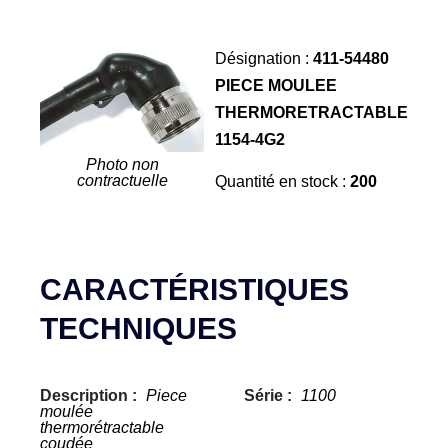
Désignation :
411-54480
PIECE MOULEE
THERMORETRACTABLE
1154-4G2
Photo non
contractuelle
Quantité en stock :
200
CARACTÉRISTIQUES
TECHNIQUES
Description :
Piece
Série :
1100
moulée
thermorétractable
coudée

## Your goal
Only the lines from the one containing "THERMORETRACTABLE" through the end of the entries above belong in the answer; repeat them exactly.

## Answer to the problem
THERMORETRACTABLE
1154-4G2
Photo non
contractuelle
Quantité en stock :
200
CARACTÉRISTIQUES
TECHNIQUES
Description :
Piece
Série :
1100
moulée
thermorétractable
coudée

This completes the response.